All Apps and Add-ons
Highlighted

Parsing syslog data for httpproxy data in Splunk For Squid

New Member

I have just set up Splunk and am trying to get my http proxy (Astaro) data into Splunk for Squid. Astaro does use squid but the syslog data isn't in the standard squid format. I can get the syslog data into Splunk and see it via a new UDP:514 input, but I'm having trouble with getting the data visible in Splunk For Squid.
Here is a typical syslogd entry:

Mar 31 20:26:00 10.10.40.10 2012:03:31-20:25:50 httpproxy[14016]: id="0001" severity="info" sys="SecureWeb" sub="http" name="http access" action="pass" method="GET" srcip="10.10.30.101" dstip="67.195.186.237" user="" statuscode="200" cached="0" profile="PROFILENAMEHERE" filteraction="DefaultHTTPAction" size="403" request="0x7cd39000" url="<URLISHERE>" exceptions="" error="" country="United States" category="122,157" reputation="neutral" categoryname="Instant Messaging,Web Phone" content-type="application/json"

Here are my props.conf contents.

[squid]
TIME_FORMAT = %s.%3N
MAX_TIMESTAMP_LOOKAHEAD = 15
KV_MODE = none
SHOULD_LINEMERGE = false
REPORT-squid = squid
[source::udp:514]
TRANSFORMS-sqsourcetype= sq_sourcetyper

and transforms.conf...

[squid]
REGEX =^d+.d+s+(d+)s+([0-9.])s+([^/]+)/(d+)s+(d+)s+(w+)s+((?:([^:])://)?([^/:]+):?(d+)?(/?[^]))s+(S+)s+([^/]+)/([^ ]+)s+(.)$
FORMAT = id::$1 severity::$2 sys::$3 sub::$4 name::$5 action::$6 method::$7 srcip::$8 dstip::$9 user::$10 statuscode::$11 cached::$12 profile::$13 filteraction::$14 size::$15 request::$16 url::$17 exceptions::$18 error::$19 country::$20 category::$21 reputation::$22 categoryname::$23 content-type::$24

[sq_sourcetyper] 
SOURCE_KEY = MetaData:Host 
REGEX = httpproxy
DEST_KEY = MetaData:Sourcetype 
FORMAT= sourcetype::squid

When adding a data source I can't see the "squid" sourcetype anywhere.

I'm guessing that my transforms.conf REGEX is wrong, but how do I get the data to show up in Splunk For Squid?
Markdown may have messed up the formatting.

0 Karma
Highlighted

Re: Parsing syslog data for httpproxy data in Splunk For Squid

Splunk Employee
Splunk Employee

yes. almost certainly, your host (or MetaData:Host) value is not httpproxy, but instead 10.10.40.10. Unfortunately, this kind of chaining of timestamps and hostnames is an inherent problem with using syslog, which doesn't specify the host in the data itself. You can try putting that in there. If that's undesirable, you can try instead:

[sq_sourcetyper] 
REGEX = ^(?:\S+\s+){5}httpproxy
DEST_KEY = MetaData:Sourcetype 
FORMAT= sourcetype::squid

which instead looks for the matching host in the data.

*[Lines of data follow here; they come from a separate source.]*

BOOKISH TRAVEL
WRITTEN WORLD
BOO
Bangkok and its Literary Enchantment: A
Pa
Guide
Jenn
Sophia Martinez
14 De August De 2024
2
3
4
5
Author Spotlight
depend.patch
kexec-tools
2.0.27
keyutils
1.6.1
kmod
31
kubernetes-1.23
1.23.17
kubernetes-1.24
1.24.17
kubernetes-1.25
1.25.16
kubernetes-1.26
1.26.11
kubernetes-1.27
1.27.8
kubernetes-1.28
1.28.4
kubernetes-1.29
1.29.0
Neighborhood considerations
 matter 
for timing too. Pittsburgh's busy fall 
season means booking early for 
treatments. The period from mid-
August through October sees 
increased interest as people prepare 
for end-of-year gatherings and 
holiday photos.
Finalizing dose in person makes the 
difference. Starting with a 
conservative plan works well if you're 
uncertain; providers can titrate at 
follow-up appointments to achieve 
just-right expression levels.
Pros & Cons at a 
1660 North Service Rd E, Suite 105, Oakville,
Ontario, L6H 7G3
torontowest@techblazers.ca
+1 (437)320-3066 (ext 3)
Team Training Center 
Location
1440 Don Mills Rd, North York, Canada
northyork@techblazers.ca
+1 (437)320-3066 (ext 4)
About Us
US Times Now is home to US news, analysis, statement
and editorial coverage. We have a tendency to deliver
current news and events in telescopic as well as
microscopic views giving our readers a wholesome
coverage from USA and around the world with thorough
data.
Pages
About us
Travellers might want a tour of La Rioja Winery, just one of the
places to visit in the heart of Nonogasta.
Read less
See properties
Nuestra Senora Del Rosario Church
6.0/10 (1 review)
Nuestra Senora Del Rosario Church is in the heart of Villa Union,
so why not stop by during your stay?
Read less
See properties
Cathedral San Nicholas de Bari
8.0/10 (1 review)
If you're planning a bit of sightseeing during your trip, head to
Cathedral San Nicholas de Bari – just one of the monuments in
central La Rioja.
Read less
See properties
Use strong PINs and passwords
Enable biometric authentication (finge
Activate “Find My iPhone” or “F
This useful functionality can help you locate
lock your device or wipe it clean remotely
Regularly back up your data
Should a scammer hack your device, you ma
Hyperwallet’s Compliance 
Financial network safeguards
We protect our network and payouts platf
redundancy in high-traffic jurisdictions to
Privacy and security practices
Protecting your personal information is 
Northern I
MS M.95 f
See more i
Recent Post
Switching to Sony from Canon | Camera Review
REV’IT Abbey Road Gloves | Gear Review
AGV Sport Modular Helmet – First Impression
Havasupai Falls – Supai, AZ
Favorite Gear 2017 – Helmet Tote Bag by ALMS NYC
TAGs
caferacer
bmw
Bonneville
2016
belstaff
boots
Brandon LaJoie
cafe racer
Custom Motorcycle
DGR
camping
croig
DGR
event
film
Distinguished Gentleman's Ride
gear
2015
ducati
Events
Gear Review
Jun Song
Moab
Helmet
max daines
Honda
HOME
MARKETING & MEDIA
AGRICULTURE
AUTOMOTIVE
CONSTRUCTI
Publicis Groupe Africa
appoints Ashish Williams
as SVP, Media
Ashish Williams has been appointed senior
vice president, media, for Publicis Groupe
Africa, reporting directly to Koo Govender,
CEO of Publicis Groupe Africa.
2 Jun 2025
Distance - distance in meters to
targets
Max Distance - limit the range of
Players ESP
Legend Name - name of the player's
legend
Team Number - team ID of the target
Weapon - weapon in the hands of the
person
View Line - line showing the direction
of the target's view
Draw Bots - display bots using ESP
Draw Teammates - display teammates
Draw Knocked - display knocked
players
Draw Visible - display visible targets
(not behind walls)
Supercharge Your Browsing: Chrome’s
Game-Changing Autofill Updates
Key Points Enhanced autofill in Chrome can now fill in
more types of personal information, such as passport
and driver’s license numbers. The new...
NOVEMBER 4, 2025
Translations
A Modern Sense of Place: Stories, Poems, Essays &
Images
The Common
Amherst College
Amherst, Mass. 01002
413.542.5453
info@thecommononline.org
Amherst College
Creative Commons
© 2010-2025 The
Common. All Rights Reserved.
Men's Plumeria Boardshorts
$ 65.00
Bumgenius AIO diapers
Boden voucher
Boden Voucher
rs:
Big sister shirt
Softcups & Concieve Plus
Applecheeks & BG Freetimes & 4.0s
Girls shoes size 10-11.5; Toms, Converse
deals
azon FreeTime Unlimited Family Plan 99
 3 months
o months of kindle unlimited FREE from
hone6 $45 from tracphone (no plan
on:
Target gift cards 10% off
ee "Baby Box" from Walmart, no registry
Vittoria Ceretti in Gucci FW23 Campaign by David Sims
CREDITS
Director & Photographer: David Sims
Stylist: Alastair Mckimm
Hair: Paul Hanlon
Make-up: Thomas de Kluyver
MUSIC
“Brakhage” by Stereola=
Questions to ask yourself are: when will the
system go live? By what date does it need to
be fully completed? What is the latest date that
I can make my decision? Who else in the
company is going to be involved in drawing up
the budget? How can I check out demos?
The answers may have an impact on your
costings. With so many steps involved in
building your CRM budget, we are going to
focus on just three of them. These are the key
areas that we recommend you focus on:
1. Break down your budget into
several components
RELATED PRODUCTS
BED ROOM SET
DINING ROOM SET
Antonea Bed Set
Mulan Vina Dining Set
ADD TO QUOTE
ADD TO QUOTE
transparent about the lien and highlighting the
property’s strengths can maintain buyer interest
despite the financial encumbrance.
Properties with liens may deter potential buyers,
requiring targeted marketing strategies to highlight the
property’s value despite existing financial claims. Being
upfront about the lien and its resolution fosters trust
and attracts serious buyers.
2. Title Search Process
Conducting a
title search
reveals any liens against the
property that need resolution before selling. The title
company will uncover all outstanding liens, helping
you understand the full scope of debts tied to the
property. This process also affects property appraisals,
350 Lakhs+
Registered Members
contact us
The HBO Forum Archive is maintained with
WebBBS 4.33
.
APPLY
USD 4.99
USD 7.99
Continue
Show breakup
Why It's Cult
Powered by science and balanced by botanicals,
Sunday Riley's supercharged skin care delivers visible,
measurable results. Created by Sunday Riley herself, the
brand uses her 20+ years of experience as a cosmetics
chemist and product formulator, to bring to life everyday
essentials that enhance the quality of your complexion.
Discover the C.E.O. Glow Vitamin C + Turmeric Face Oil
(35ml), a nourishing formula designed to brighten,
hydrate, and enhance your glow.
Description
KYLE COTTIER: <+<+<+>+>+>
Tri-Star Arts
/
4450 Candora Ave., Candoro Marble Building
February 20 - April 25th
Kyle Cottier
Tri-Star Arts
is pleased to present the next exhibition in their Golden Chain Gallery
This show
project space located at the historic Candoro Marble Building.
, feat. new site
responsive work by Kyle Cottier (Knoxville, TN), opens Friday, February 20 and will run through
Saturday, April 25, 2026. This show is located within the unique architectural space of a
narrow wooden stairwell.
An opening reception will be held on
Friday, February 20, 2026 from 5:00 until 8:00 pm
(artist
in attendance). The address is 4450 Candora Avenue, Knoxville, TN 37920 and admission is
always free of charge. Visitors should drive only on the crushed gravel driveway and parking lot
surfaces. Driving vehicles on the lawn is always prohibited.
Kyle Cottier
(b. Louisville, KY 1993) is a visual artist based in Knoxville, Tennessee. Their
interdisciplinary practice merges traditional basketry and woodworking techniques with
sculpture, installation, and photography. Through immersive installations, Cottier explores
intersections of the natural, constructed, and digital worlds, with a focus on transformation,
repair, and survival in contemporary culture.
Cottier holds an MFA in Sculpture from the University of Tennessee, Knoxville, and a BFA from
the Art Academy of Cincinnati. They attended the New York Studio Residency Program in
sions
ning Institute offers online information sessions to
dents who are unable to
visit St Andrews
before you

Also, your squid rule is unnecessarily complicated and inflexible. Instead, use this in props.conf:

[squid]
TIME_FORMAT = %s.%3N
MAX_TIMESTAMP_LOOKAHEAD = 15
KV_MODE = auto
SHOULD_LINEMERGE = false

The REGEX is slower and more complicated, so instead of using that, the auto KV_MODE extracts name value pairs anyway. If that doesn't work for you for some reason, you could try keeping your original props.conf, but changing the transforms.conf to:

[squid]
DELIMS = " ", "="

but it should work with the simpler config.

Another thing to consider option would be to modify your Splunk input config:

[udp:514]
no_appending_timestamp = true

which will prevent Splunk from adding the extra timestamp and host to the data. If you do this, you should modify your raw matching regex to ^\S+\s+httpproxy, since you don't need to match on the extra components.